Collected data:
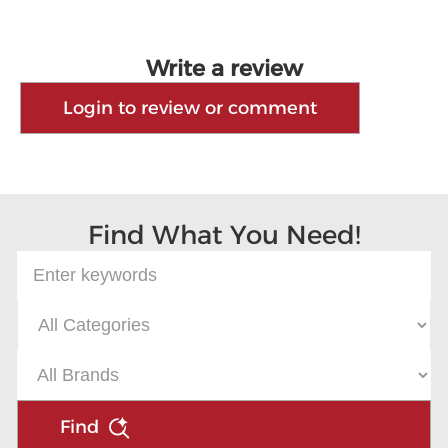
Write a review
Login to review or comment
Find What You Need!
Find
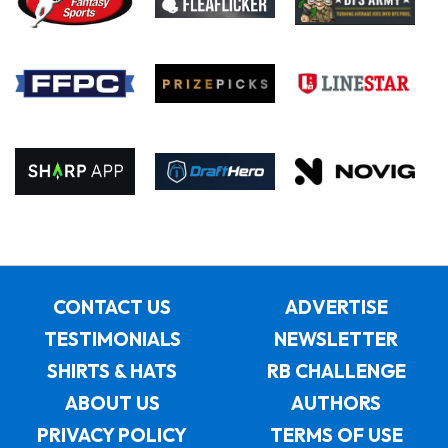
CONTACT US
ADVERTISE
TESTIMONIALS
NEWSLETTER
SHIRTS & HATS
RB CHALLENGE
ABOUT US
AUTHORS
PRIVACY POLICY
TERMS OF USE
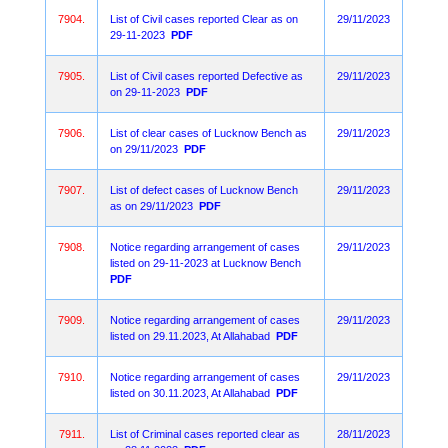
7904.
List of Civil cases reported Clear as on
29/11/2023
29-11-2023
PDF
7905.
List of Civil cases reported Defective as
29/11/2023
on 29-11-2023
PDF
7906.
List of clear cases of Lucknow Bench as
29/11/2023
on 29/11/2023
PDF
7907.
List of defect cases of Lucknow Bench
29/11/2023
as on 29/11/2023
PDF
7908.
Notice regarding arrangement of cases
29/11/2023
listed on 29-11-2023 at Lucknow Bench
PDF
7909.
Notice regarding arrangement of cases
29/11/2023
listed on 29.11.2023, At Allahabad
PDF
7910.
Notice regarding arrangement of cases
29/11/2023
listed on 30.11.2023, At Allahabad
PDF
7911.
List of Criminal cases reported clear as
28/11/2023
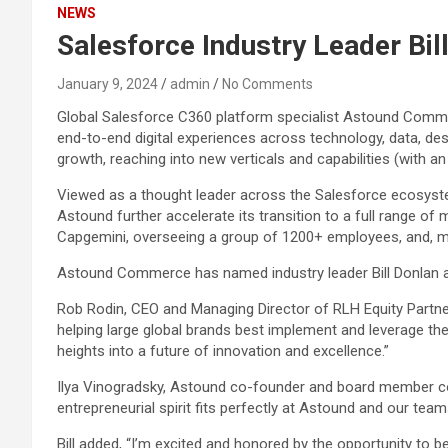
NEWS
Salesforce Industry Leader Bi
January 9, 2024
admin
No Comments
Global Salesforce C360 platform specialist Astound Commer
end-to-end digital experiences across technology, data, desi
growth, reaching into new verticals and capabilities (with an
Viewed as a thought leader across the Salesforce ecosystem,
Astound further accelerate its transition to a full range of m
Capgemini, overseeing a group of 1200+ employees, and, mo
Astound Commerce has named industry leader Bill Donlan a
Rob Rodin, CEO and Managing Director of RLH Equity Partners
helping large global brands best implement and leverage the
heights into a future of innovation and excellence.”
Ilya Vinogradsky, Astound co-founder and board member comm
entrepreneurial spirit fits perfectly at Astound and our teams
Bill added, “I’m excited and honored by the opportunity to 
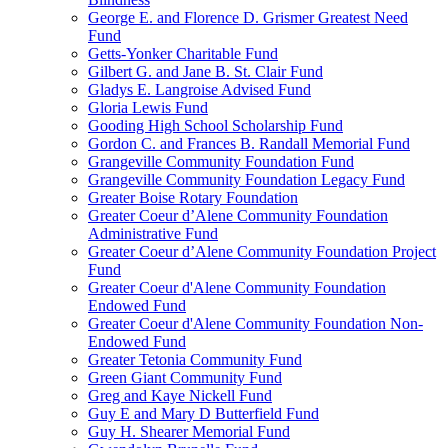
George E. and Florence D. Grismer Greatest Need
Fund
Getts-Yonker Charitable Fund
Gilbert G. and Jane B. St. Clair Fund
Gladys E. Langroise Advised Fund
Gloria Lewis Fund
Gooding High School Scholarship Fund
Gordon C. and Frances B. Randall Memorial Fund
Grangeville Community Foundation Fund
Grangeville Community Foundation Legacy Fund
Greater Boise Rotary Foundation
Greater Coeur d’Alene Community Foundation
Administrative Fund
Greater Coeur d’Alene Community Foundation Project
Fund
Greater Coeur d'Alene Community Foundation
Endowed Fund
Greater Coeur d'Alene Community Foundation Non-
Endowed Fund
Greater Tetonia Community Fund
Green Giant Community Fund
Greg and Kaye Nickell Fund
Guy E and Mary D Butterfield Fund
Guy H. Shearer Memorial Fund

Requirement: All that is wanted is the lines above between the one containing "List of Civil cases reported Clear as on" and the one containing "Grangeville Community Foundation Fund", inclusive, restated word for word, with pictures omitted.

Problem solution:
List of Civil cases reported Clear as on
29/11/2023
29-11-2023
PDF
7905.
List of Civil cases reported Defective as
29/11/2023
on 29-11-2023
PDF
7906.
List of clear cases of Lucknow Bench as
29/11/2023
on 29/11/2023
PDF
7907.
List of defect cases of Lucknow Bench
29/11/2023
as on 29/11/2023
PDF
7908.
Notice regarding arrangement of cases
29/11/2023
listed on 29-11-2023 at Lucknow Bench
PDF
7909.
Notice regarding arrangement of cases
29/11/2023
listed on 29.11.2023, At Allahabad
PDF
7910.
Notice regarding arrangement of cases
29/11/2023
listed on 30.11.2023, At Allahabad
PDF
7911.
List of Criminal cases reported clear as
28/11/2023
NEWS
Salesforce Industry Leader Bi
January 9, 2024
admin
No Comments
Global Salesforce C360 platform specialist Astound Commer
end-to-end digital experiences across technology, data, desi
growth, reaching into new verticals and capabilities (with an
Viewed as a thought leader across the Salesforce ecosystem,
Astound further accelerate its transition to a full range of m
Capgemini, overseeing a group of 1200+ employees, and, mo
Astound Commerce has named industry leader Bill Donlan a
Rob Rodin, CEO and Managing Director of RLH Equity Partners
helping large global brands best implement and leverage the
heights into a future of innovation and excellence.”
Ilya Vinogradsky, Astound co-founder and board member comm
entrepreneurial spirit fits perfectly at Astound and our teams
Bill added, “I’m excited and honored by the opportunity to 
George E. and Florence D. Grismer Greatest Need
Fund
Getts-Yonker Charitable Fund
Gilbert G. and Jane B. St. Clair Fund
Gladys E. Langroise Advised Fund
Gloria Lewis Fund
Gooding High School Scholarship Fund
Gordon C. and Frances B. Randall Memorial Fund
Grangeville Community Foundation Fund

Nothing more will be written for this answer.